*ABOUT THIS TASK*.
From the records below, please print only the lines from the one containing "Betriebsanleitung? Hier kannst" through the one containing "of the Internet", both included. Skip the pictures.

*Records excerpted from a collection*.
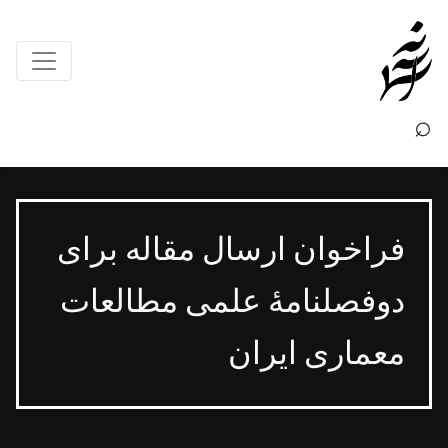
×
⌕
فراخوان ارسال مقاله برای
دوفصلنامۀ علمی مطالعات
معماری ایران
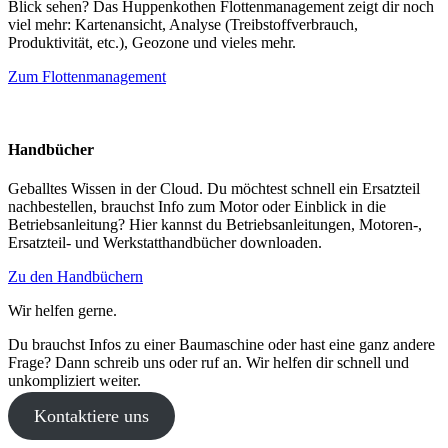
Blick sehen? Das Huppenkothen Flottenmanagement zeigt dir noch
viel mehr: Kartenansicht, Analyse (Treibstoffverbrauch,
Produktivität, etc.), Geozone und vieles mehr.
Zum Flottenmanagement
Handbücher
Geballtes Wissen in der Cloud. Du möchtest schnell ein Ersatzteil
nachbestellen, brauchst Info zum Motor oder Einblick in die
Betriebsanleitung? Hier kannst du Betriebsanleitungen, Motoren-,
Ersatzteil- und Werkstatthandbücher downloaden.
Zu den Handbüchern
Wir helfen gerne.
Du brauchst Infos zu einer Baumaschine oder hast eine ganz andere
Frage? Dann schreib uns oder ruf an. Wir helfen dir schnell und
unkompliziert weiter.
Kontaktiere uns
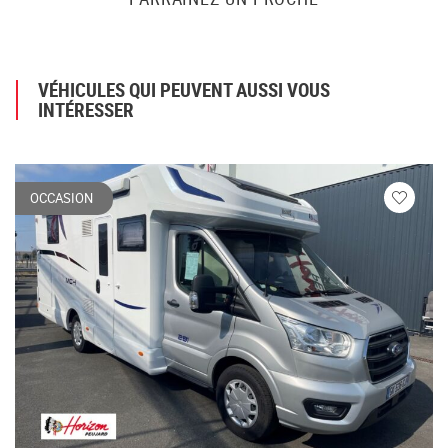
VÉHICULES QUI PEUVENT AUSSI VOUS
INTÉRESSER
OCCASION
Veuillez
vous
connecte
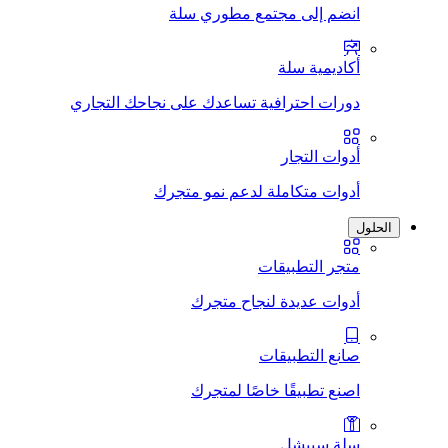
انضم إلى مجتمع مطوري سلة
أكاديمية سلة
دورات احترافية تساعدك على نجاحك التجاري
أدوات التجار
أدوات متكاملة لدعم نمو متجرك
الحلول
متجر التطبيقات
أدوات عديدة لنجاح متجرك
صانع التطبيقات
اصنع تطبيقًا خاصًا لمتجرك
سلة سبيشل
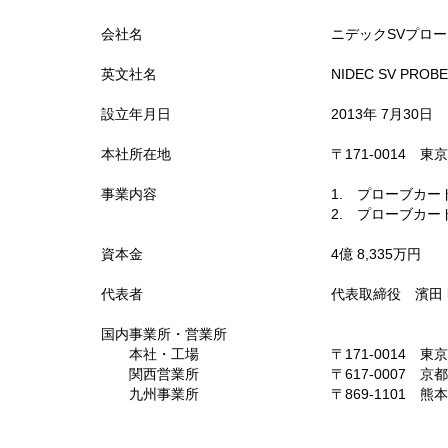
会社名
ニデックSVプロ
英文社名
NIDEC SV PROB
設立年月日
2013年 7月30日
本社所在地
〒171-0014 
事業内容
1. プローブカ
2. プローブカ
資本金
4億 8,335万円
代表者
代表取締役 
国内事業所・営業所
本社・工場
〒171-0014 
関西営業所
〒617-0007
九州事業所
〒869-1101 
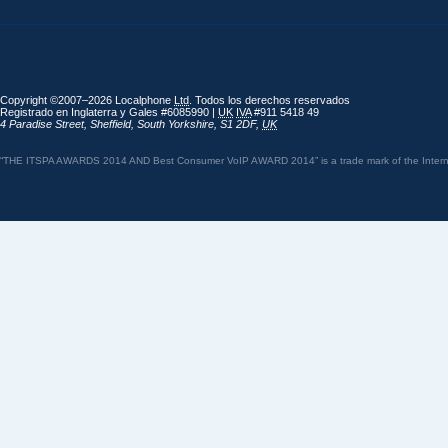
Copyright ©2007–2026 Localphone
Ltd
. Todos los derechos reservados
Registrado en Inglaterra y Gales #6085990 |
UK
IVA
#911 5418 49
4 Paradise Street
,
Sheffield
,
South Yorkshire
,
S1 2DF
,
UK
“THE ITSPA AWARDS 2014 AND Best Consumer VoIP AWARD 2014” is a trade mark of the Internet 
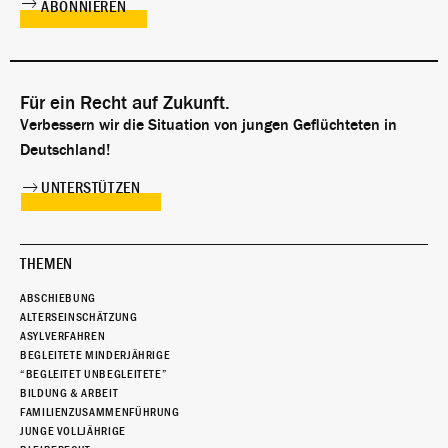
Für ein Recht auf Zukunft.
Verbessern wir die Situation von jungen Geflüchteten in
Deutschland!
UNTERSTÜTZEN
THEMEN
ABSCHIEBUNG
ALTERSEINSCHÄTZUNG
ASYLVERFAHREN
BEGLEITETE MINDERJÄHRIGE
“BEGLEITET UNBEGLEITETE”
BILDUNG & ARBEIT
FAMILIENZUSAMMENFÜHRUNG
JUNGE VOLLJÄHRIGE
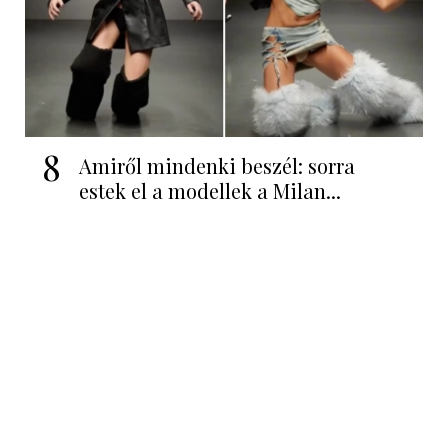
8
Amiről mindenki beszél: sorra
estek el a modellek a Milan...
---
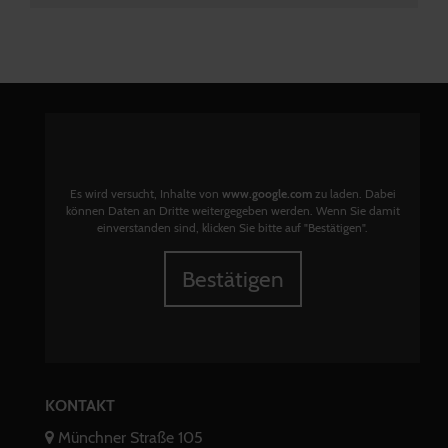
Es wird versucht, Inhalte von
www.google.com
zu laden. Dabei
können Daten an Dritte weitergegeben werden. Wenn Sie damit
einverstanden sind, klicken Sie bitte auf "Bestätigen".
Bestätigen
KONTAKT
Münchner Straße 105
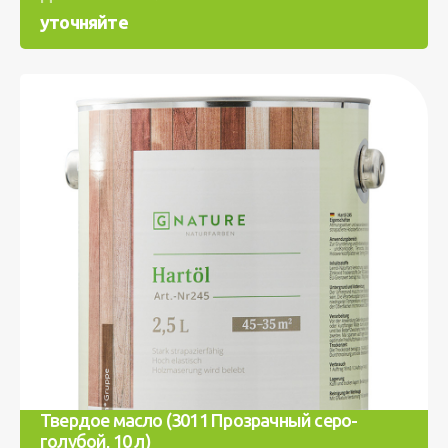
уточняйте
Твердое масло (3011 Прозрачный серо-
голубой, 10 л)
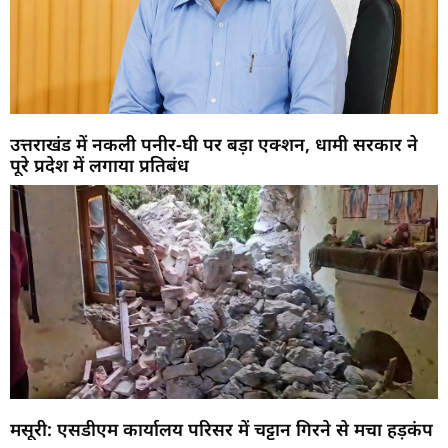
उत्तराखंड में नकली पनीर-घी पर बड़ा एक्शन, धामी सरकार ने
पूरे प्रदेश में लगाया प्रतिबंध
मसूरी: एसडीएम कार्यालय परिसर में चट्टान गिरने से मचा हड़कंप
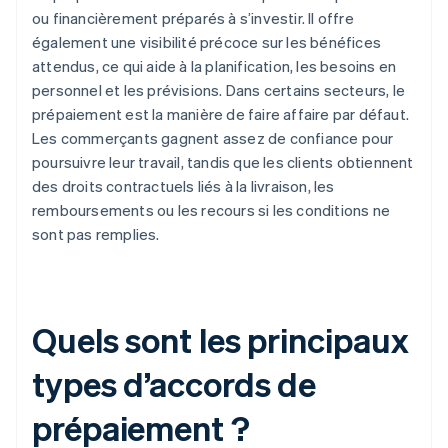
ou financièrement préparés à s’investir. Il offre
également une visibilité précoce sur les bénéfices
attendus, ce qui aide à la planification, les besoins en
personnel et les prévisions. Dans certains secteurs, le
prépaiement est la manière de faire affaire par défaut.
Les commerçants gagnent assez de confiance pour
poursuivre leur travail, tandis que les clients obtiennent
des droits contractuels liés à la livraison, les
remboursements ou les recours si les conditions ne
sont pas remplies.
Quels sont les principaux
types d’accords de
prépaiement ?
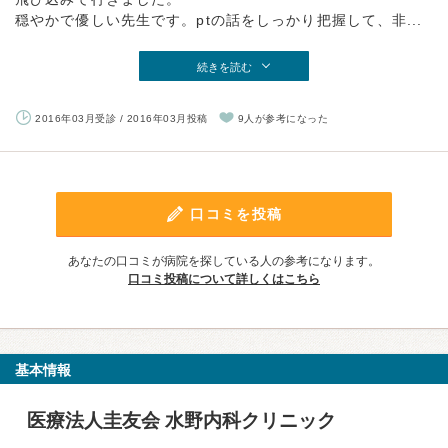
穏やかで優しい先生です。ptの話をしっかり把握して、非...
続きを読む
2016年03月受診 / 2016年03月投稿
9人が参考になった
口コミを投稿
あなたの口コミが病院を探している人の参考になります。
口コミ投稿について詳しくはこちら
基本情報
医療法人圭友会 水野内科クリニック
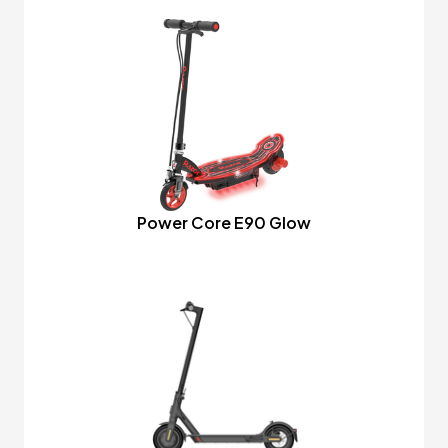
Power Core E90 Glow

*RESPONSE TO THIS TASK*.
Betriebsanleitung? Hier kannst du Betriebsanleitungen, Motoren-,
Ersatzteil- und Werkstatthandbücher downloaden.
Zu den Handbüchern
Wir helfen gerne.
Du brauchst Infos zu einer Baumaschine oder hast eine ganz andere
Frage? Dann schreib uns oder ruf an. Wir helfen dir schnell und
unkompliziert weiter.
Kontaktiere uns
VÉHICULES QUI PEUVENT AUSSI VOUS
INTÉRESSER
OCCASION
Veuillez
vous
connecte
انضم إلى مجتمع مطوري سلة
أكاديمية سلة
دورات احترافية تساعدك على نجاحك التجاري
أدوات التجار
أدوات متكاملة لدعم نمو متجرك
الحلول
متجر التطبيقات
أدوات عديدة لنجاح متجرك
صانع التطبيقات
اصنع تطبيقًا خاصًا لمتجرك
سلة سبيشل
会社名
ニデックSVプロ
英文社名
NIDEC SV PROB
設立年月日
2013年 7月30日
本社所在地
〒171-0014 
事業内容
1. プローブカ
2. プローブカ
資本金
4億 8,335万円
代表者
代表取締役 
国内事業所・営業所
本社・工場
〒171-0014 
関西営業所
〒617-0007
九州事業所
〒869-1101 
Copyright ©2007–2026 Localphone
Ltd
. Todos los derechos reservados
Registrado en Inglaterra y Gales #6085990 |
UK
IVA
#911 5418 49
4 Paradise Street
,
Sheffield
,
South Yorkshire
,
S1 2DF
,
UK
“THE ITSPA AWARDS 2014 AND Best Consumer VoIP AWARD 2014” is a trade mark of the Internet 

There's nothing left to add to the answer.